►

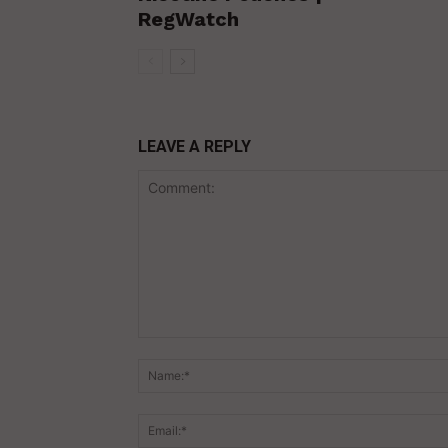
RegWatch
LEAVE A REPLY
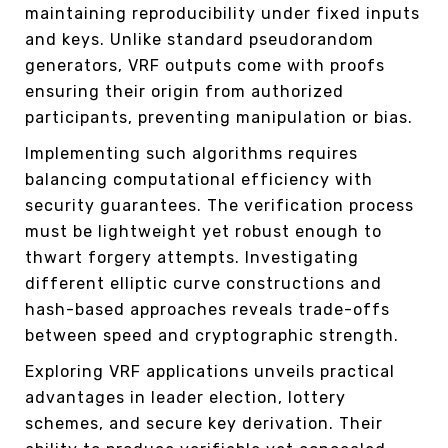
maintaining reproducibility under fixed inputs
and keys. Unlike standard pseudorandom
generators, VRF outputs come with proofs
ensuring their origin from authorized
participants, preventing manipulation or bias.
Implementing such algorithms requires
balancing computational efficiency with
security guarantees. The verification process
must be lightweight yet robust enough to
thwart forgery attempts. Investigating
different elliptic curve constructions and
hash-based approaches reveals trade-offs
between speed and cryptographic strength.
Exploring VRF applications unveils practical
advantages in leader election, lottery
schemes, and secure key derivation. Their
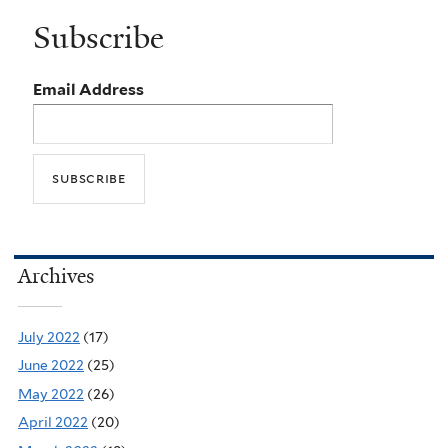
Subscribe
Email Address
Archives
July 2022
(17)
June 2022
(25)
May 2022
(26)
April 2022
(20)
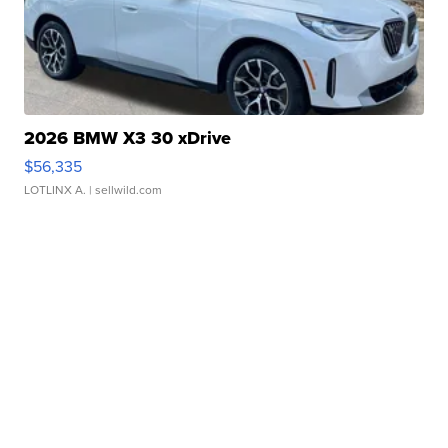
2026 BMW X3 30 xDrive
$56,335
LOTLINX A.
| sellwild.com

◄

PROBLEM DETAILS>
Your answer should be only the number of lines in the entries above that hold the string "with".

TASK RESULT>
2